[Start of section]

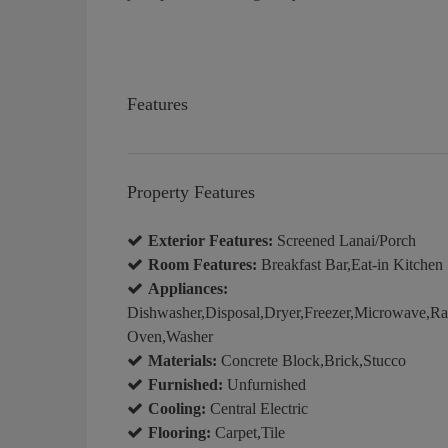
Features
Property Features
Exterior Features:
Screened Lanai/Porch
Room Features:
Breakfast Bar,Eat-in Kitchen
Appliances:
Dishwasher,Disposal,Dryer,Freezer,Microwave,Rang
Oven,Washer
Materials:
Concrete Block,Brick,Stucco
Furnished:
Unfurnished
Cooling:
Central Electric
Flooring:
Carpet,Tile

[End of section]

> **TASK OBJECTIVE**: Search the entries for the word "Features" and pick out every line that holds it.

> **RESPONSE AREA**:
Features
Property Features
Exterior Features:
Room Features:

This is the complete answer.